WORK REQUIRED
From the first line down to the line containing "instrucciones especificadas por", print the records below exactly, leaving every picture out.

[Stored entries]
※ ※ ※

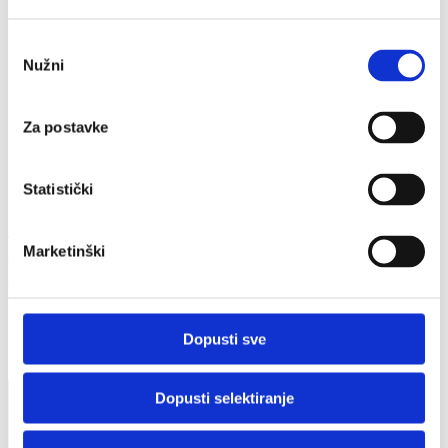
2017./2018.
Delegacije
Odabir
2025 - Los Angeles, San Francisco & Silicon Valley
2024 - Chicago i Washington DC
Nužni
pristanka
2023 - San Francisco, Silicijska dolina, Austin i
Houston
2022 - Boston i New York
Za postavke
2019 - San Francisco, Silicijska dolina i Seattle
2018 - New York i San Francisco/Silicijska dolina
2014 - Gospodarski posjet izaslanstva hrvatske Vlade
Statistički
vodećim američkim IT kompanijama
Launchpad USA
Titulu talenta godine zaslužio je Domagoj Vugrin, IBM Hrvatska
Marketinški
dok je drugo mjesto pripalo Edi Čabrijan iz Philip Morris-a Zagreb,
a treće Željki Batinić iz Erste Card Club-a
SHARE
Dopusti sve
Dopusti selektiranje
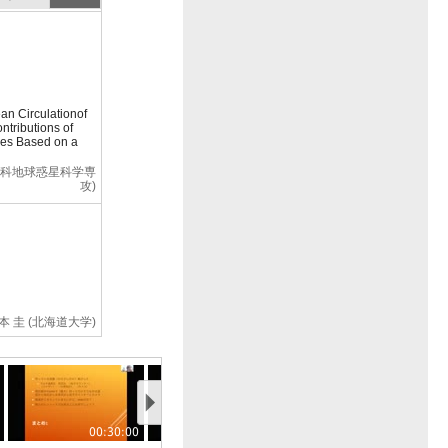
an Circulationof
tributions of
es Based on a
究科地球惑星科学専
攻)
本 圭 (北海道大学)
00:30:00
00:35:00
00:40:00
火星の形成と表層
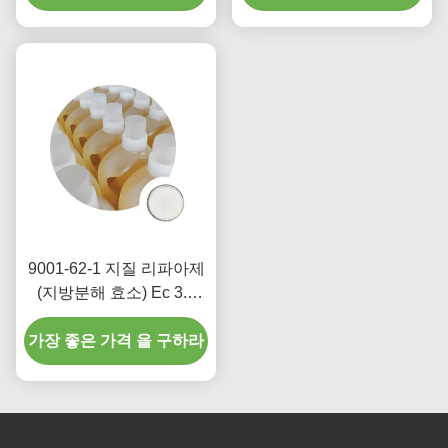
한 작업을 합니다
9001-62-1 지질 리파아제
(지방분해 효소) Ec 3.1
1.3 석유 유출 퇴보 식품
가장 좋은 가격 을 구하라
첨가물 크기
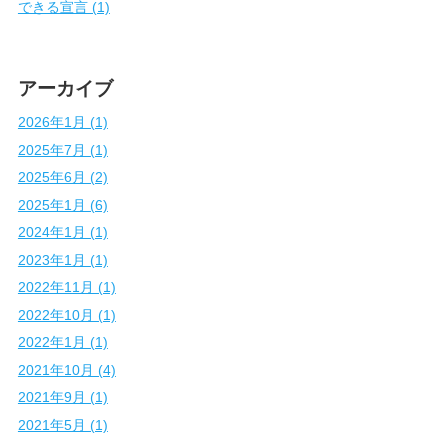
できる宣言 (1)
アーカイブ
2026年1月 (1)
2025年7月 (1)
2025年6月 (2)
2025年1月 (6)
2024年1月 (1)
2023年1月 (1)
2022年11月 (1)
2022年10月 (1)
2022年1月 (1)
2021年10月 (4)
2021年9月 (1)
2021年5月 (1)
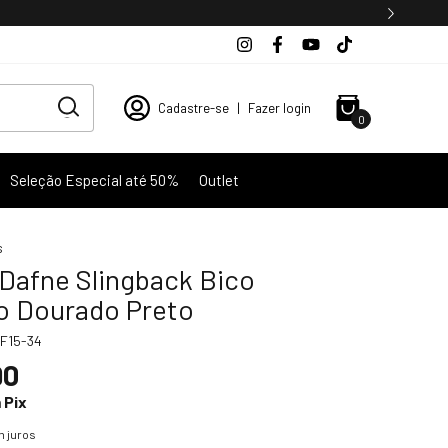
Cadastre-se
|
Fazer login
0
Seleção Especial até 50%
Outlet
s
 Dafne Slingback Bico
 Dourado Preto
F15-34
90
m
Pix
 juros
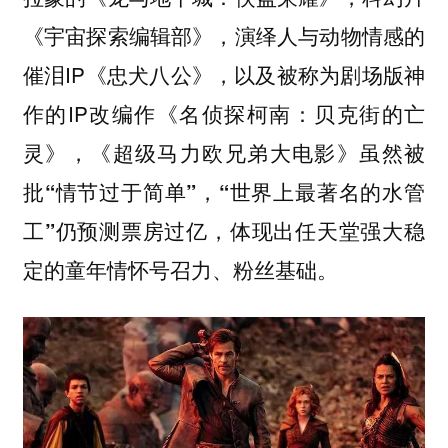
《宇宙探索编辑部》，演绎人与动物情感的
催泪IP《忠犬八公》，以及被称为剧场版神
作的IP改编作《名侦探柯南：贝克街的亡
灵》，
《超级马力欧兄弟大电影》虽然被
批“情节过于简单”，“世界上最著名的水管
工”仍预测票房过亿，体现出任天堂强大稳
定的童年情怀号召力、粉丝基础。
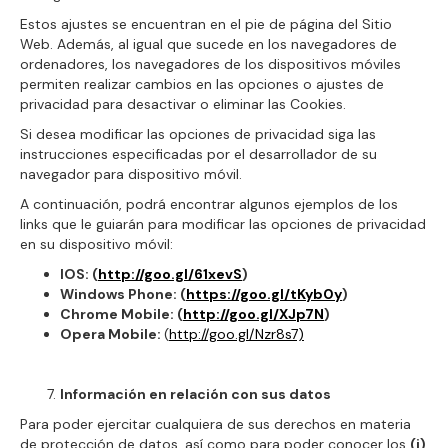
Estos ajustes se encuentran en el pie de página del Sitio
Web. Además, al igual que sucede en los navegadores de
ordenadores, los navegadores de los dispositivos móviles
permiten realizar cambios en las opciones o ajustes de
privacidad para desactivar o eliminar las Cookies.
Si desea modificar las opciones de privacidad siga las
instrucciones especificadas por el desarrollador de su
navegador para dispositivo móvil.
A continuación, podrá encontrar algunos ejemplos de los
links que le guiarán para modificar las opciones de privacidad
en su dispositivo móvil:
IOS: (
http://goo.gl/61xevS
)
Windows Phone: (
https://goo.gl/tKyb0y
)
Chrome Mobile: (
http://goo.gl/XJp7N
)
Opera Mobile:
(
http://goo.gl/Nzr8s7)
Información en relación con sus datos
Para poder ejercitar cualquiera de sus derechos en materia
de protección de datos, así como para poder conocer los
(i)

※ ※ ※

COMPLETED EXERCISE
2017./2018.
Delegacije
Odabir
2025 - Los Angeles, San Francisco & Silicon Valley
2024 - Chicago i Washington DC
Nužni
pristanka
2023 - San Francisco, Silicijska dolina, Austin i
Houston
2022 - Boston i New York
Za postavke
2019 - San Francisco, Silicijska dolina i Seattle
2018 - New York i San Francisco/Silicijska dolina
2014 - Gospodarski posjet izaslanstva hrvatske Vlade
Statistički
vodećim američkim IT kompanijama
Launchpad USA
Titulu talenta godine zaslužio je Domagoj Vugrin, IBM Hrvatska
Marketinški
dok je drugo mjesto pripalo Edi Čabrijan iz Philip Morris-a Zagreb,
a treće Željki Batinić iz Erste Card Club-a
SHARE
Dopusti sve
Dopusti selektiranje
an Circulationof
tributions of
es Based on a
究科地球惑星科学専
攻)
本 圭 (北海道大学)
00:30:00
00:35:00
00:40:00
火星の形成と表層
한 작업을 합니다
9001-62-1 지질 리파아제
(지방분해 효소) Ec 3.1
1.3 석유 유출 퇴보 식품
가장 좋은 가격 을 구하라
첨가물 크기
できる宣言 (1)
アーカイブ
2026年1月 (1)
2025年7月 (1)
2025年6月 (2)
2025年1月 (6)
2024年1月 (1)
2023年1月 (1)
2022年11月 (1)
2022年10月 (1)
2022年1月 (1)
2021年10月 (4)
2021年9月 (1)
2021年5月 (1)
Cadastre-se
|
Fazer login
0
Seleção Especial até 50%
Outlet
s
 Dafne Slingback Bico
 Dourado Preto
F15-34
90
m
Pix
 juros
《宇宙探索编辑部》，演绎人与动物情感的
催泪IP《忠犬八公》，以及被称为剧场版神
作的IP改编作《名侦探柯南：贝克街的亡
灵》，
《超级马力欧兄弟大电影》虽然被
批“情节过于简单”，“世界上最著名的水管
工”仍预测票房过亿，体现出任天堂强大稳
定的童年情怀号召力、粉丝基础。
Estos ajustes se encuentran en el pie de página del Sitio
Web. Además, al igual que sucede en los navegadores de
ordenadores, los navegadores de los dispositivos móviles
permiten realizar cambios en las opciones o ajustes de
privacidad para desactivar o eliminar las Cookies.
Si desea modificar las opciones de privacidad siga las
instrucciones especificadas por el desarrollador de su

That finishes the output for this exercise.